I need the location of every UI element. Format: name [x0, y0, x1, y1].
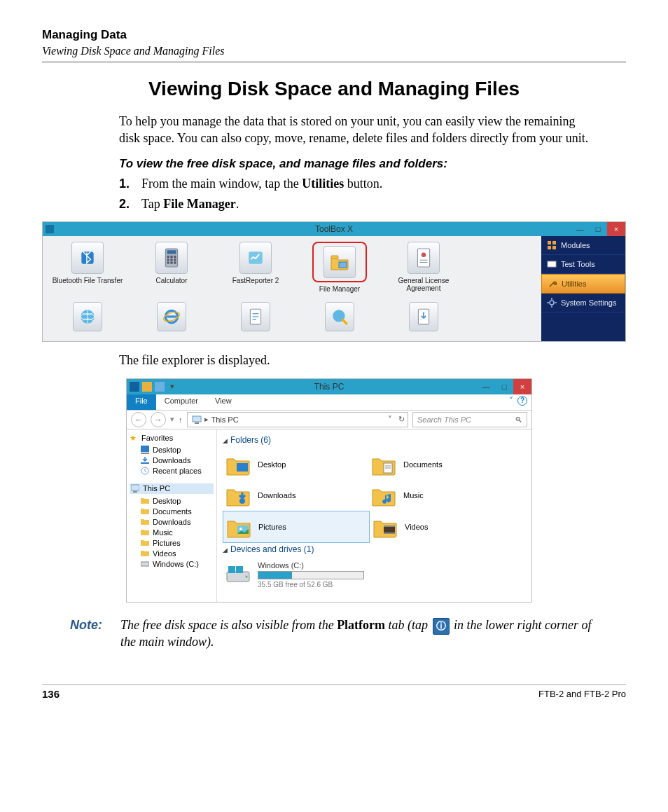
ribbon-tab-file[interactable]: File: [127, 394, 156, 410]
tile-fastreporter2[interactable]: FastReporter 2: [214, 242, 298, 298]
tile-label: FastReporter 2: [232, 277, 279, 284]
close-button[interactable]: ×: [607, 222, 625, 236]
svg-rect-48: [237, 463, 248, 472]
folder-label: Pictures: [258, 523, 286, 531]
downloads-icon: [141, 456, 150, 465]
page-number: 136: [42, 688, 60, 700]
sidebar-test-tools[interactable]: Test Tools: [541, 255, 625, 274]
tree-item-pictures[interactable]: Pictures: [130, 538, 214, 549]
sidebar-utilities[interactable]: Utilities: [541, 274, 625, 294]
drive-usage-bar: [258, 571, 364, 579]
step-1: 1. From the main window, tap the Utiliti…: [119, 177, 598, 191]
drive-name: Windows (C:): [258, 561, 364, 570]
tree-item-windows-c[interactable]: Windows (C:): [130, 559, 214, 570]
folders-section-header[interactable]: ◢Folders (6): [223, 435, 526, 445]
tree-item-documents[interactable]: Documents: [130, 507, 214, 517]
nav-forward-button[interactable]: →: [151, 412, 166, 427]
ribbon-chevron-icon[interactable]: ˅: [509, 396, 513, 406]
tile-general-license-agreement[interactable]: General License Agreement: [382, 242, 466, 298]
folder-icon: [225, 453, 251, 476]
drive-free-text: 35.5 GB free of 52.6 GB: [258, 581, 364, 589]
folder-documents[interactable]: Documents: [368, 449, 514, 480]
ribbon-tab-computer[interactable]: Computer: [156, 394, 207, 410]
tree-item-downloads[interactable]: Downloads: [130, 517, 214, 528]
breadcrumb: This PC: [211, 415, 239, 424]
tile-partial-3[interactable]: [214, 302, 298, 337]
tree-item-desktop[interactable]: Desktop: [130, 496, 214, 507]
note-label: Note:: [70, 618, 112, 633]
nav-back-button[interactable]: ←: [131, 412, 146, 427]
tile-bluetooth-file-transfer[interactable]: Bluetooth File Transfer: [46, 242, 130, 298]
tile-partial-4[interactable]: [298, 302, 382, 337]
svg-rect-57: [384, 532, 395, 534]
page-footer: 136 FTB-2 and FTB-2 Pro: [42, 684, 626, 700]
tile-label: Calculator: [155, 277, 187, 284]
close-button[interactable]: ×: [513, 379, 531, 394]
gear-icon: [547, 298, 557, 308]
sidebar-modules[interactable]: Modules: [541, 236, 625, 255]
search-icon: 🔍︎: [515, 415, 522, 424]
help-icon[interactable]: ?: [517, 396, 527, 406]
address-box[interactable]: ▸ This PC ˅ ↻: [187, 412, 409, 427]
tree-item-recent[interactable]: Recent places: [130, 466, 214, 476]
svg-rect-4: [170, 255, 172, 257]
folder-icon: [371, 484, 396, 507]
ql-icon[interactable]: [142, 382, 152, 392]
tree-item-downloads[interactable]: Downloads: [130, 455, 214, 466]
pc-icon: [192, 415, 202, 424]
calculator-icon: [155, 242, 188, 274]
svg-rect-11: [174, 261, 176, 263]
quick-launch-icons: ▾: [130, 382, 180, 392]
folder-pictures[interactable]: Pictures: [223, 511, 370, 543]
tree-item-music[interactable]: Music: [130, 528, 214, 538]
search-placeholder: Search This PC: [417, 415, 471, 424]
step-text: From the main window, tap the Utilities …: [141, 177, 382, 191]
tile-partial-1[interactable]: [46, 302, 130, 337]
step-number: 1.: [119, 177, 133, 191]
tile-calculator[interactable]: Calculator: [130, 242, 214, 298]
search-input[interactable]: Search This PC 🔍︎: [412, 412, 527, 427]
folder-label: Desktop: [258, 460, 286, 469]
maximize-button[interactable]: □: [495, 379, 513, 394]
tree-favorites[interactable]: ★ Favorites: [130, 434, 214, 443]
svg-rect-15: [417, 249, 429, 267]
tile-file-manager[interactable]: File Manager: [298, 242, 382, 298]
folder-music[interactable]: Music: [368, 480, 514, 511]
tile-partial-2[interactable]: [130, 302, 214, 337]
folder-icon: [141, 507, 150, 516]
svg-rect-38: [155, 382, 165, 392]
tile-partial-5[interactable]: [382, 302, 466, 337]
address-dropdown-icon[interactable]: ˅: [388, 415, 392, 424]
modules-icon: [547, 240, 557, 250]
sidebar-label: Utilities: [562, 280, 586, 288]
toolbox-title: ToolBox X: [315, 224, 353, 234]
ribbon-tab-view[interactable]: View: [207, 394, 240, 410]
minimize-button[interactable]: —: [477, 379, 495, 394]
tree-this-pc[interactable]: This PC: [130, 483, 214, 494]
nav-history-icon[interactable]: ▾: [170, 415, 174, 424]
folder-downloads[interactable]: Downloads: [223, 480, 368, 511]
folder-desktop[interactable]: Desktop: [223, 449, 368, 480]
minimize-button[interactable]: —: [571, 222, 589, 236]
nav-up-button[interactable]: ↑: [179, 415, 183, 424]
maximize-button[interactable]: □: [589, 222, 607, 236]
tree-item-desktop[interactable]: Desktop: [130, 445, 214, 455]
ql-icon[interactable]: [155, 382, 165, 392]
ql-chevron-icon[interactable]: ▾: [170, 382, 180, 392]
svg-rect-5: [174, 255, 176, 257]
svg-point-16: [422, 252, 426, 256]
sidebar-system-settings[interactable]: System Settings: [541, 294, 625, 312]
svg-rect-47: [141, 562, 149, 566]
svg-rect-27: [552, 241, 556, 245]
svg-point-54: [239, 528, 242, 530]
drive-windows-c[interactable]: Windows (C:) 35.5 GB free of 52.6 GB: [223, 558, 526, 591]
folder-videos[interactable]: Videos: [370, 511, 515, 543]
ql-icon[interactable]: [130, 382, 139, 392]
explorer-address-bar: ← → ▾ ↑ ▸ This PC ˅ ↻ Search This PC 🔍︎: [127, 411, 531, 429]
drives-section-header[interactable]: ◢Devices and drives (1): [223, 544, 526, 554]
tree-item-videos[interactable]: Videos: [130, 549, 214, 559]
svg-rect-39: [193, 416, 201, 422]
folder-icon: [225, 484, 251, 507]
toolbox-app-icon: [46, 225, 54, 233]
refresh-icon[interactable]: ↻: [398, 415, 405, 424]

==

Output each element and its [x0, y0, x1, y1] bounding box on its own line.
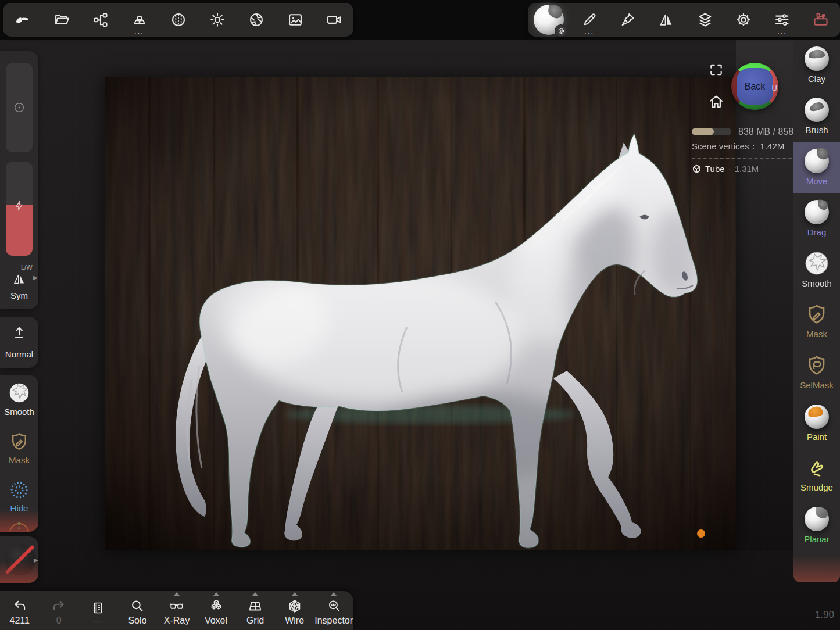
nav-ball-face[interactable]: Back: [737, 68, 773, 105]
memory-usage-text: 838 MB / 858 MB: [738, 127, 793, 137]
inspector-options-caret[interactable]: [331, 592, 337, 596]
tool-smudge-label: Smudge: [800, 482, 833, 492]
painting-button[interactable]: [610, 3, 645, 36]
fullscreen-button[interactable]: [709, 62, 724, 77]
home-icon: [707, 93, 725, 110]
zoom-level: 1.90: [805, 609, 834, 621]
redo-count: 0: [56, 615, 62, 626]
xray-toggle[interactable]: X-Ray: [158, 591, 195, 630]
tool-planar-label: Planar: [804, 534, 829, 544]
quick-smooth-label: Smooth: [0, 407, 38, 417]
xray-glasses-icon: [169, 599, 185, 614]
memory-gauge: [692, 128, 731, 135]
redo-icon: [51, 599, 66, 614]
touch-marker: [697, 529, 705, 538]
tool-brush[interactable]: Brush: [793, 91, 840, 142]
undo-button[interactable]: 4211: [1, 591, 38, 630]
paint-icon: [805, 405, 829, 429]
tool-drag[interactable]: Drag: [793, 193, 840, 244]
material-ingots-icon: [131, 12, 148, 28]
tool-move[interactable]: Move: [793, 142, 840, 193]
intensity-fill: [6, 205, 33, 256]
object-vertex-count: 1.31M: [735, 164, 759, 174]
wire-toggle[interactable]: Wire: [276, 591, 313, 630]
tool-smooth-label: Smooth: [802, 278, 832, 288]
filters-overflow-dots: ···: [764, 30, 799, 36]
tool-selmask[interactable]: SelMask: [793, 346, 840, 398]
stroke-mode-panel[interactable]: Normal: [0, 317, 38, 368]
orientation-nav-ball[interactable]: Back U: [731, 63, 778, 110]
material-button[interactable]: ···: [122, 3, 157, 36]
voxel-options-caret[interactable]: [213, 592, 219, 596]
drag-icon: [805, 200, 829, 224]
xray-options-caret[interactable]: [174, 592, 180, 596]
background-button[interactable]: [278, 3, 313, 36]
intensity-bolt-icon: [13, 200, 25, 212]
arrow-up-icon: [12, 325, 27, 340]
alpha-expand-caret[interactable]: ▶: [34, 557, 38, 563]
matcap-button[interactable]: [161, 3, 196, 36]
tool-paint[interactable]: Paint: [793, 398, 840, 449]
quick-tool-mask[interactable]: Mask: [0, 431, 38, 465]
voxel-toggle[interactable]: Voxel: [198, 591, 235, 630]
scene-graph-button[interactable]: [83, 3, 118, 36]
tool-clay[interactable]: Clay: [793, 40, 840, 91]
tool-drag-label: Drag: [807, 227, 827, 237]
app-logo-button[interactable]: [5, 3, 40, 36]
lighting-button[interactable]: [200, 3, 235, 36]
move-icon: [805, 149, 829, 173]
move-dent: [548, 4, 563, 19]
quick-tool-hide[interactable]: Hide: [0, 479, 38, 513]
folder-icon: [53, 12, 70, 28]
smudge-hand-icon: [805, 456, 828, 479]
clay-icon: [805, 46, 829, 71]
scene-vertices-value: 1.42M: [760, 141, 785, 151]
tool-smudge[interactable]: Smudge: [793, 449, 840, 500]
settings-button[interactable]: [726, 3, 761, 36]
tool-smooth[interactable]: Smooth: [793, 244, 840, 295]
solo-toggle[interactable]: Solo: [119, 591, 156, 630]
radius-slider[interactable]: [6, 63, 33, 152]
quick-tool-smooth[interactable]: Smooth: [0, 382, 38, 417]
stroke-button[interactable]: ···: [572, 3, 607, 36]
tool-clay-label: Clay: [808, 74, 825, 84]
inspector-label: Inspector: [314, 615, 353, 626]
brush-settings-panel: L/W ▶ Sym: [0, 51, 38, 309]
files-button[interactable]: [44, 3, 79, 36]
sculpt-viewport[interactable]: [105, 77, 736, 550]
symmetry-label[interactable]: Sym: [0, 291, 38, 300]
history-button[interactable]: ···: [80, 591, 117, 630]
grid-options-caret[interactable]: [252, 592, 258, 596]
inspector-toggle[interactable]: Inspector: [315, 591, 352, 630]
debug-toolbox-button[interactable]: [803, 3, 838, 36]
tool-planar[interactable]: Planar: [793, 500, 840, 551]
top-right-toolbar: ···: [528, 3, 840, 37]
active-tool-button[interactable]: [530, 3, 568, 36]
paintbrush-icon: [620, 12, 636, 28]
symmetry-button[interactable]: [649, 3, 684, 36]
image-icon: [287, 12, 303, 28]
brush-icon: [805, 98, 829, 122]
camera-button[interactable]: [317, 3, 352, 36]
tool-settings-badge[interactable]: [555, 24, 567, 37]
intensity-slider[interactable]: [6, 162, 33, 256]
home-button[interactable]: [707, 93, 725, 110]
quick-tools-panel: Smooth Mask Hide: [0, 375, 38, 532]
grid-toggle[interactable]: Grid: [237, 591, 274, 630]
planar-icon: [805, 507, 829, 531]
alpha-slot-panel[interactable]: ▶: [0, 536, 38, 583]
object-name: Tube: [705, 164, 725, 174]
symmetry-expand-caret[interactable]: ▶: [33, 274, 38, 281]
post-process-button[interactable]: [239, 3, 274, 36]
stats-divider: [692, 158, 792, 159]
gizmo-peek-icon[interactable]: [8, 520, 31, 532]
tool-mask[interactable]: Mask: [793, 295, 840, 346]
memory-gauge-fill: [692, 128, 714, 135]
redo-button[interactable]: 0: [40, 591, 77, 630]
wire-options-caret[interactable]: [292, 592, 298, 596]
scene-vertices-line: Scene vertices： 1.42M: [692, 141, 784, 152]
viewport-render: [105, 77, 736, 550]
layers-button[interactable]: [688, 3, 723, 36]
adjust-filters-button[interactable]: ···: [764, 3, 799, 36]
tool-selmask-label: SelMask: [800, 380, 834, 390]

Problem to solve =>
Select every line in the material above where the string "slider" occurs, and copy it.

Solution for this task =>
radius-slider[interactable]: [6, 63, 33, 152]
intensity-slider[interactable]: [6, 162, 33, 256]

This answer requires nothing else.